[What you need to do] Look through the entries below and report every line that has "SAWO".

Top of Record set

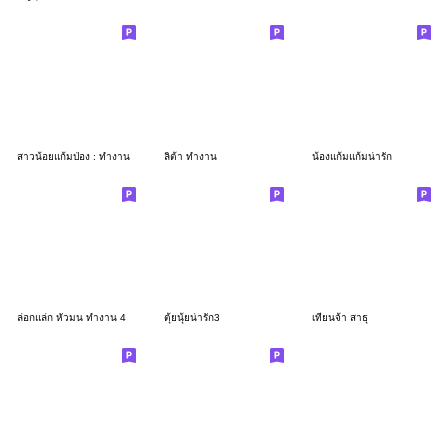
สาวน้อยแก้มป่อง : ทำงาน
ลิต้า ทำงาน
น้องแก้มแก้มน่ารัก
ล่อกแล่ก หัวมน ทำงาน 4
ตุ้ยนุ้ยน่ารัก3
เทียนจ้า สาธุ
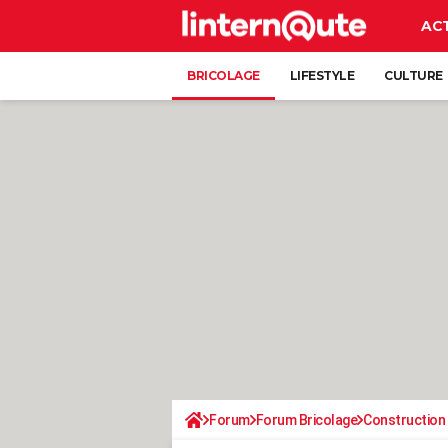
AC
BRICOLAGE
LIFESTYLE
CULTURE
Forum
Forum Bricolage
Construction 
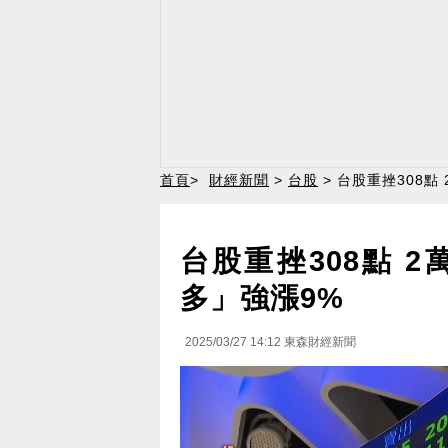
首頁
>
財經新聞
>
台股
> 台股重挫308點
台股重挫308點 2
多」強漲9%
2025/03/27 14:12
東森財經新聞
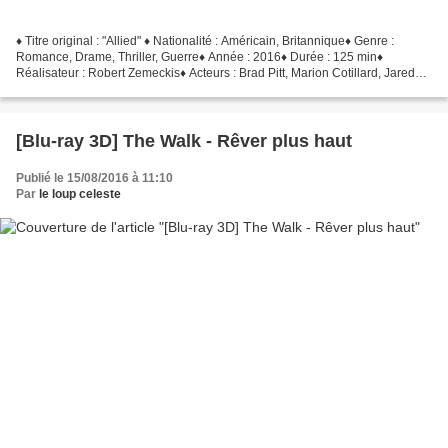
♦ Titre original : "Allied" ♦ Nationalité : Américain, Britannique♦ Genre :
Romance, Drame, Thriller, Guerre♦ Année : 2016♦ Durée : 125 min♦
Réalisateur : Robert Zemeckis♦ Acteurs : Brad Pitt, Marion Cotillard, Jared
Harris, Lizzy Caplan, Daniel Betts...
[Blu-ray 3D] The Walk - Rêver plus haut
Publié le 15/08/2016 à 11:10
Par
le loup celeste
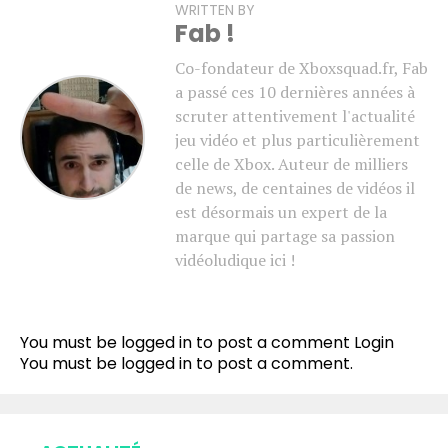
WRITTEN BY
Fab !
Co-fondateur de Xboxsquad.fr, Fab
a passé ces 10 dernières années à
scruter attentivement l'actualité
jeu vidéo et plus particulièrement
celle de Xbox. Auteur de milliers
de news, de centaines de vidéos il
est désormais un expert de la
marque qui partage sa passion
vidéoludique ici !
You must be logged in to post a comment
Login
You must be
logged in
to post a comment.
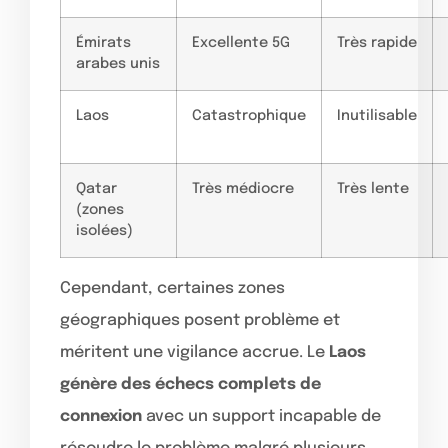
Émirats
Excellente 5G
Très rapide
arabes unis
Laos
Catastrophique
Inutilisable
Qatar
Très médiocre
Très lente
(zones
isolées)
Cependant, certaines zones
géographiques posent problème et
méritent une vigilance accrue. Le
Laos
génère des échecs complets de
connexion
avec un support incapable de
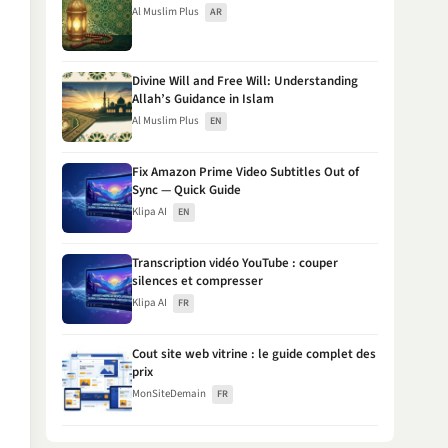
Al Muslim Plus
AR
Divine Will and Free Will: Understanding
Allah’s Guidance in Islam
Al Muslim Plus
EN
Fix Amazon Prime Video Subtitles Out of
Sync — Quick Guide
Klipa AI
EN
Transcription vidéo YouTube : couper
silences et compresser
Klipa AI
FR
Cout site web vitrine : le guide complet des
prix
MonSiteDemain
FR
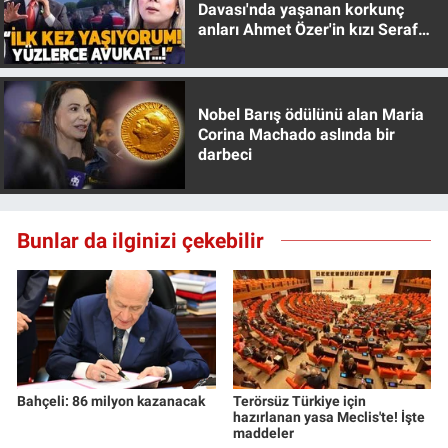
Davası'nda yaşanan korkunç
anları Ahmet Özer'in kızı Seraf
Özer anlattı!
Nobel Barış ödülünü alan Maria
Corina Machado aslında bir
darbeci
Bunlar da ilginizi çekebilir
Bahçeli: 86 milyon kazanacak
Terörsüz Türkiye için
hazırlanan yasa Meclis'te! İşte
maddeler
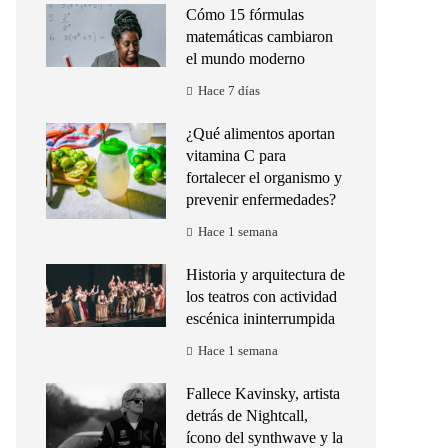
Cómo 15 fórmulas
matemáticas cambiaron
el mundo moderno
Hace 7 días
¿Qué alimentos aportan
vitamina C para
fortalecer el organismo y
prevenir enfermedades?
Hace 1 semana
Historia y arquitectura de
los teatros con actividad
escénica ininterrumpida
Hace 1 semana
Fallece Kavinsky, artista
detrás de Nightcall,
ícono del synthwave y la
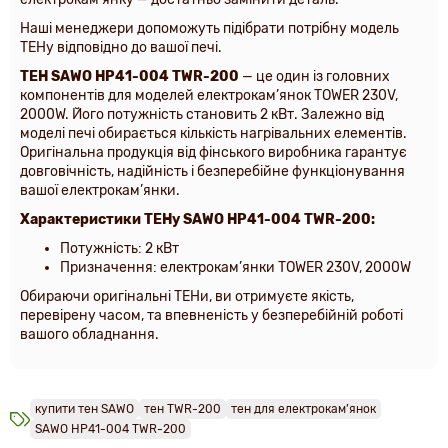
Наші менеджери допоможуть підібрати потрібну модель
ТЕНу відповідно до вашої печі.
ТЕН SAWO HP41-004 TWR-200
— це один із головних
компонентів для моделей електрокам’янок TOWER 230V,
2000W. Його потужність становить 2 кВт. Залежно від
моделі печі обирається кількість нагрівальних елементів.
Оригінальна продукція від фінського виробника гарантує
довговічність, надійність і безперебійне функціонування
вашої електрокам’янки.
Характеристики
ТЕНу SAWO HP41-004 TWR-200:
Потужність: 2 кВт
Призначення: електрокам’янки TOWER 230V, 2000W
Обираючи оригінальні ТЕНи, ви отримуєте якість,
перевірену часом, та впевненість у безперебійній роботі
вашого обладнання.
купити тен SAWO
тен TWR-200
тен для електрокам’янок
SAWO HP41-004 TWR-200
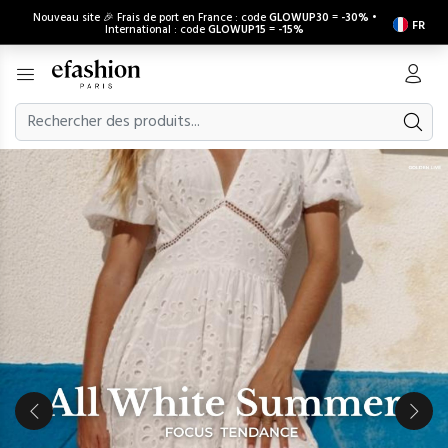
Nouveau site 🎉 Frais de port en France : code
GLOWUP30
=
-30%
•
FR
International : code
GLOWUP15
=
-15%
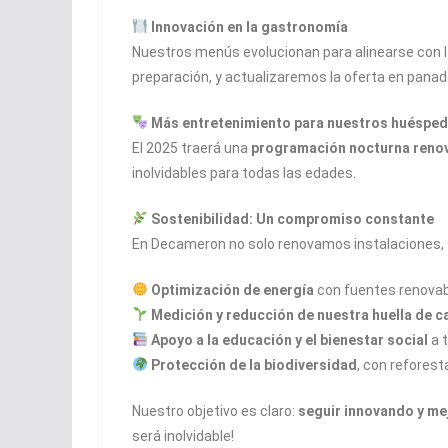
Innovación en la gastronomía
Nuestros menús evolucionan para alinearse con l
preparación, y actualizaremos la oferta en panade
Más entretenimiento para nuestros huéspe
El 2025 traerá una
programación nocturna reno
inolvidables para todas las edades.
Sostenibilidad: Un compromiso constante
En Decameron no solo renovamos instalaciones,
Optimización de energía
con fuentes renovabl
Medición y reducción de nuestra huella de 
Apoyo a la educación y el bienestar social
a 
Protección de la biodiversidad
, con refores
Nuestro objetivo es claro:
seguir innovando y m
será inolvidable!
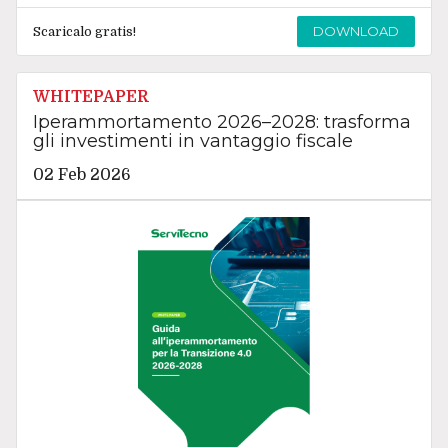
DOWNLOAD
Scaricalo gratis!
WHITEPAPER
Iperammortamento 2026–2028: trasforma
gli investimenti in vantaggio fiscale
02 Feb 2026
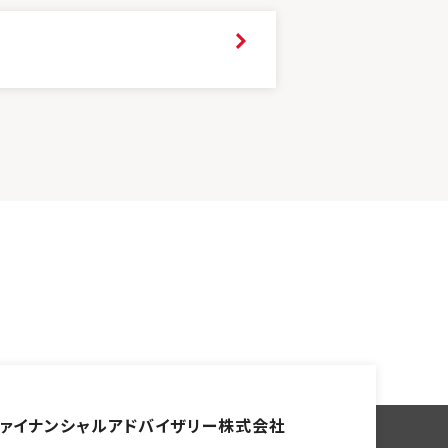
ァイナンシャル
アドバイザリー株式会社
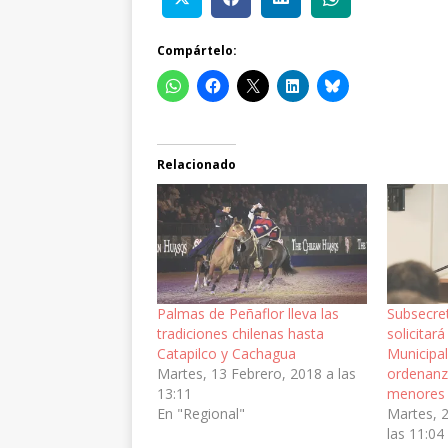
Compártelo:
Relacionado
Palmas de Peñaflor lleva las
Subsecret
tradiciones chilenas hasta
solicitar
Catapilco y Cachagua
Municipal
Martes, 13 Febrero, 2018 a las
ordenanza
13:11
menores 
En "Regional"
Martes, 
las 11:04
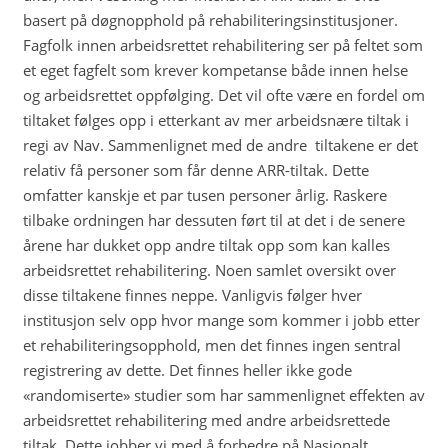
basert på døgnopphold på rehabiliteringsinstitusjoner.
Fagfolk innen arbeidsrettet rehabilitering ser på feltet som
et eget fagfelt som krever kompetanse både innen helse
og arbeidsrettet oppfølging. Det vil ofte være en fordel om
tiltaket følges opp i etterkant av mer arbeidsnære tiltak i
regi av Nav. Sammenlignet med de andre tiltakene er det
relativ få personer som får denne ARR-tiltak. Dette
omfatter kanskje et par tusen personer årlig. Raskere
tilbake ordningen har dessuten ført til at det i de senere
årene har dukket opp andre tiltak opp som kan kalles
arbeidsrettet rehabilitering. Noen samlet oversikt over
disse tiltakene finnes neppe. Vanligvis følger hver
institusjon selv opp hvor mange som kommer i jobb etter
et rehabiliteringsopphold, men det finnes ingen sentral
registrering av dette. Det finnes heller ikke gode
«randomiserte» studier som har sammenlignet effekten av
arbeidsrettet rehabilitering med andre arbeidsrettede
tiltak. Dette jobber vi med å forbedre på Nasjonalt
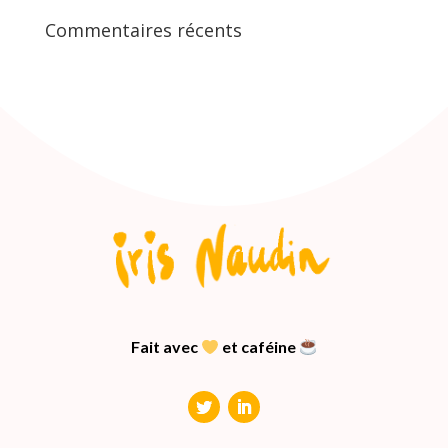
Commentaires récents
Fait avec
et caféine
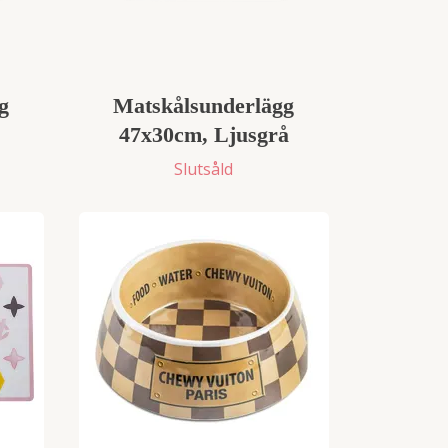
g
Matskålsunderlägg
47x30cm, Ljusgrå
Slutsåld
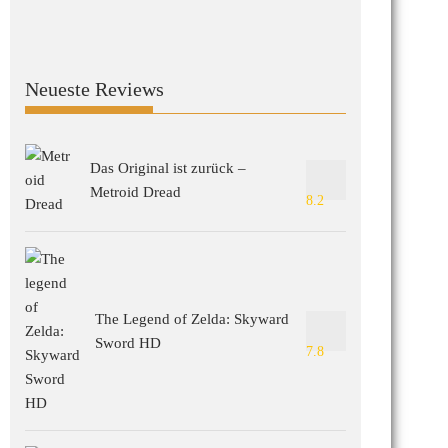
Neueste Reviews
Das Original ist zurück –
Metroid Dread
8.2
The Legend of Zelda: Skyward
Sword HD
7.8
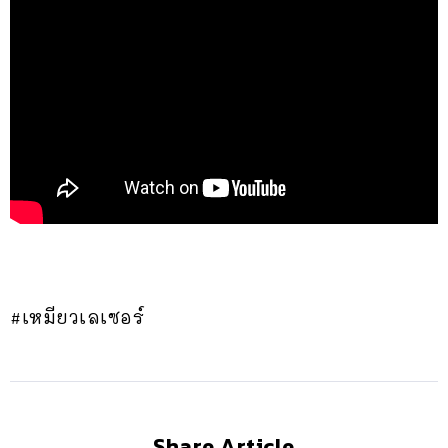
#เหมียวเลเซอร์
Share Article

Bottom of Record set

[Response for this exercise]
ТЕН SAWO HP41-004 TWR-200
ТЕНу SAWO HP41-004 TWR-200:
купити тен SAWO
SAWO HP41-004 TWR-200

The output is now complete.